- **What is expected**: Below are the records; count how many of their lines carry "Briones" and give only the number.

- **Dataset**:
┏━━

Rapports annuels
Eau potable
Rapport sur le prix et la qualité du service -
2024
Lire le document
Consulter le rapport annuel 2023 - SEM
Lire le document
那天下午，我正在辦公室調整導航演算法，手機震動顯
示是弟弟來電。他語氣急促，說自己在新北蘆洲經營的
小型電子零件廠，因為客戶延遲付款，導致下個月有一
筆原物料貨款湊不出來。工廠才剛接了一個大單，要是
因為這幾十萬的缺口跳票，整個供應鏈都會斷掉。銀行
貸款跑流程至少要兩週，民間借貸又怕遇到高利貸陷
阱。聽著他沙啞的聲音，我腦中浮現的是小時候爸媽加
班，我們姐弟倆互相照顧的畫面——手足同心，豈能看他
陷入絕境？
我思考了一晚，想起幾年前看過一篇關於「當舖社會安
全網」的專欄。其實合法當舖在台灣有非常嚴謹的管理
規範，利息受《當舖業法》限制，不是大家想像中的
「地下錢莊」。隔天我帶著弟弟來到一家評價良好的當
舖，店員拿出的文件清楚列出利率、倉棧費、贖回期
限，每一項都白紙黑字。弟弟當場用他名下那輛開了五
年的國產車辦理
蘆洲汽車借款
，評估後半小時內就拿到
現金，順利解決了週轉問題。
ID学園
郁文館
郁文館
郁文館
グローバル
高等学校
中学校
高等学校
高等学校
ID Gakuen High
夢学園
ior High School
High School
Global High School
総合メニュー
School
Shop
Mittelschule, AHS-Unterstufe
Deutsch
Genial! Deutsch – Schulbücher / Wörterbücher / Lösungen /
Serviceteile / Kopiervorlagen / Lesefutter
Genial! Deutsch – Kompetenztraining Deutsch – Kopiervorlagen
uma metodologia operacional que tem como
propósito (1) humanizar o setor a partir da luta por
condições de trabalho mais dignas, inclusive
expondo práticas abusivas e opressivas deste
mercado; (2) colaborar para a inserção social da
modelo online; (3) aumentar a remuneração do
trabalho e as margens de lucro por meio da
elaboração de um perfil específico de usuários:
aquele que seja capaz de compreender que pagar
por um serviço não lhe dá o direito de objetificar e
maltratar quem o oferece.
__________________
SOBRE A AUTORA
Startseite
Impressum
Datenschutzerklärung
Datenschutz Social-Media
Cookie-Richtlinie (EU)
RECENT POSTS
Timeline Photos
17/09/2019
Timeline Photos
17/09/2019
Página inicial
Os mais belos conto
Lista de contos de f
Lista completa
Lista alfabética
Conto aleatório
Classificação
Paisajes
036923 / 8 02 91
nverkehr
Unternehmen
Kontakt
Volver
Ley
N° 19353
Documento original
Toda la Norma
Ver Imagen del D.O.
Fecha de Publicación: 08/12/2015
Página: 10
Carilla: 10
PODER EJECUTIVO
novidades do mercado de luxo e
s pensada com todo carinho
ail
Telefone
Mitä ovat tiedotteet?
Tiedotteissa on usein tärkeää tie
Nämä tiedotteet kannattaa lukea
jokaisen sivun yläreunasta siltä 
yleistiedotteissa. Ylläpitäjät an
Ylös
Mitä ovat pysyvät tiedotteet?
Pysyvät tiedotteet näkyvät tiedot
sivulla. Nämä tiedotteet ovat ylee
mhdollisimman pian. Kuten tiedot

┗━━
┏━━

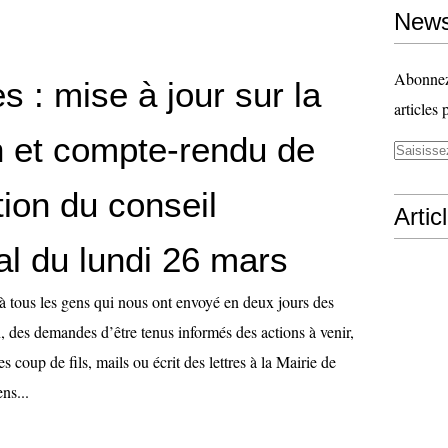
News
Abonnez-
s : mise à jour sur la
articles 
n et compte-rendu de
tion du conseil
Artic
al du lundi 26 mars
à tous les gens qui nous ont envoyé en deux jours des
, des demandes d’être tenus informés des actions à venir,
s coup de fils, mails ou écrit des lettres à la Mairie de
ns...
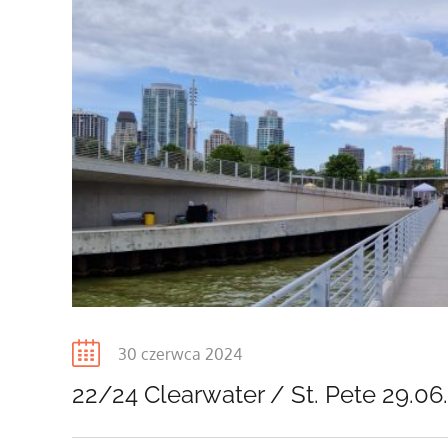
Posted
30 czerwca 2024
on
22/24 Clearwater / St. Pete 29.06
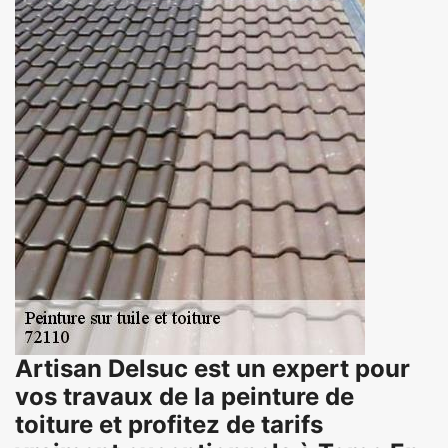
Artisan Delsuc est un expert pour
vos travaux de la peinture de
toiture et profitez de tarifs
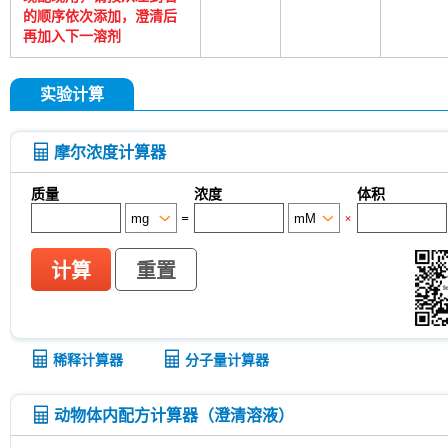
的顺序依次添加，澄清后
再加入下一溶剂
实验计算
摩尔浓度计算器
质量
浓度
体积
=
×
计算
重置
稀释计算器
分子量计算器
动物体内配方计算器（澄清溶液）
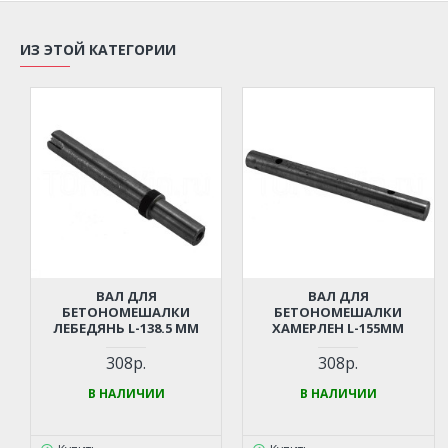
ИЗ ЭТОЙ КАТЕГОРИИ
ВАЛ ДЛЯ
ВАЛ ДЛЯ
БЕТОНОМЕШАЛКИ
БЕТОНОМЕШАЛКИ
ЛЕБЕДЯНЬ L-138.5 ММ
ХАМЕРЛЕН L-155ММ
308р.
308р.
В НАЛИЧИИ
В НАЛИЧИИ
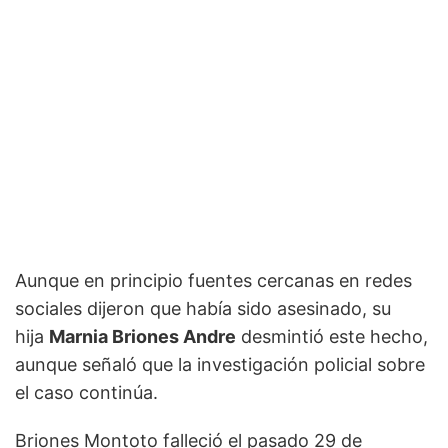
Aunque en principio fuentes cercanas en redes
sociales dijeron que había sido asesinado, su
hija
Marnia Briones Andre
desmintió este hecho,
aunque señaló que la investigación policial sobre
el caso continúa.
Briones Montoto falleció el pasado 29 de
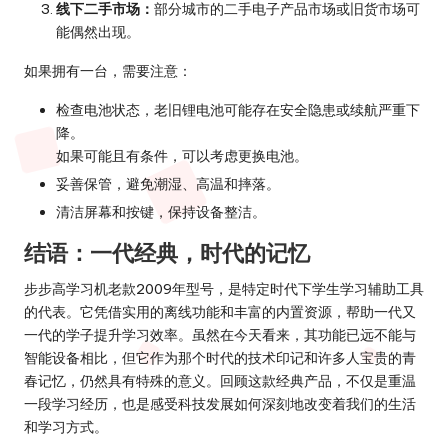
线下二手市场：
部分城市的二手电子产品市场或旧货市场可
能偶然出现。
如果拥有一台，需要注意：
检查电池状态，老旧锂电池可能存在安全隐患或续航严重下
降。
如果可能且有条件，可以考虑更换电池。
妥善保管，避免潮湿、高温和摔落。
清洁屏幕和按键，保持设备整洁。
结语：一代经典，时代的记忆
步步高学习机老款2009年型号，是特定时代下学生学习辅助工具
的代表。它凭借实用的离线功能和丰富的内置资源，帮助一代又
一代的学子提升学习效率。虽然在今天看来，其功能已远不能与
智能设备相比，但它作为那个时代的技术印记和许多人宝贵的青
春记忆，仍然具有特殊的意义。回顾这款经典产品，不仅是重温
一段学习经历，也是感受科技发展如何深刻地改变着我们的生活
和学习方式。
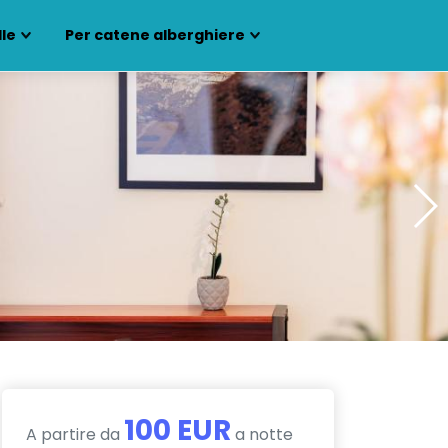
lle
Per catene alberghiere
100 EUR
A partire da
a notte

┗━━
┏━━

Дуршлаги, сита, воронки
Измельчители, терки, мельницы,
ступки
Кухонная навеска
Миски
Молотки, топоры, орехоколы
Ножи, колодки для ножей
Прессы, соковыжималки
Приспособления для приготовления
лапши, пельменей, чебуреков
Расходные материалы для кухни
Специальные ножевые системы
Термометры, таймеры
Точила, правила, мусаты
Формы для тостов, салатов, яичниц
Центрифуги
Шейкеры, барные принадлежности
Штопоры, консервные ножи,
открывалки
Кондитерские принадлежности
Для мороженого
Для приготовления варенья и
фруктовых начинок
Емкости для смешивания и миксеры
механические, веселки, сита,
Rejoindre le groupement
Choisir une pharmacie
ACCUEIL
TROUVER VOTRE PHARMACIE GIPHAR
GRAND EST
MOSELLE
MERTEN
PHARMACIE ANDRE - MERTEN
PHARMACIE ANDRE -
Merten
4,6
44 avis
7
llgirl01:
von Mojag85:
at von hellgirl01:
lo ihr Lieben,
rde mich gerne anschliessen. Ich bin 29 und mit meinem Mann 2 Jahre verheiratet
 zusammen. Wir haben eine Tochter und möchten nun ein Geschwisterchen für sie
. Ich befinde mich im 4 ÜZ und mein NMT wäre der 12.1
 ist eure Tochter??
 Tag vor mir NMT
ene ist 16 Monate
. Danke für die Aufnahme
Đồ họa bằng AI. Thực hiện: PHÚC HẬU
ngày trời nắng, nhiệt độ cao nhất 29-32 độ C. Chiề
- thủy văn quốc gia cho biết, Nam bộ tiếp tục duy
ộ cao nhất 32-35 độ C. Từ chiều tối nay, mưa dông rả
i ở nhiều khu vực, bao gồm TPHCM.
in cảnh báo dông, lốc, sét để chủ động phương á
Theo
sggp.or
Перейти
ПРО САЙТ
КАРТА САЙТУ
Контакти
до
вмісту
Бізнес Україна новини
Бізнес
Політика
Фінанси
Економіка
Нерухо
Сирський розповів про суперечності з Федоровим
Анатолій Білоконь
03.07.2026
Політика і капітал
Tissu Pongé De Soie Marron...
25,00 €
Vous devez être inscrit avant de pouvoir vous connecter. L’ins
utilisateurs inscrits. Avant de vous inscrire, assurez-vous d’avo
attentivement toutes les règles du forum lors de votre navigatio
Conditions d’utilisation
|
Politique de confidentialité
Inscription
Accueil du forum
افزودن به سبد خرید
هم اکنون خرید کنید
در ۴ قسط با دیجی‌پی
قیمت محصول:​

┗━━

- **Expected answer**: 2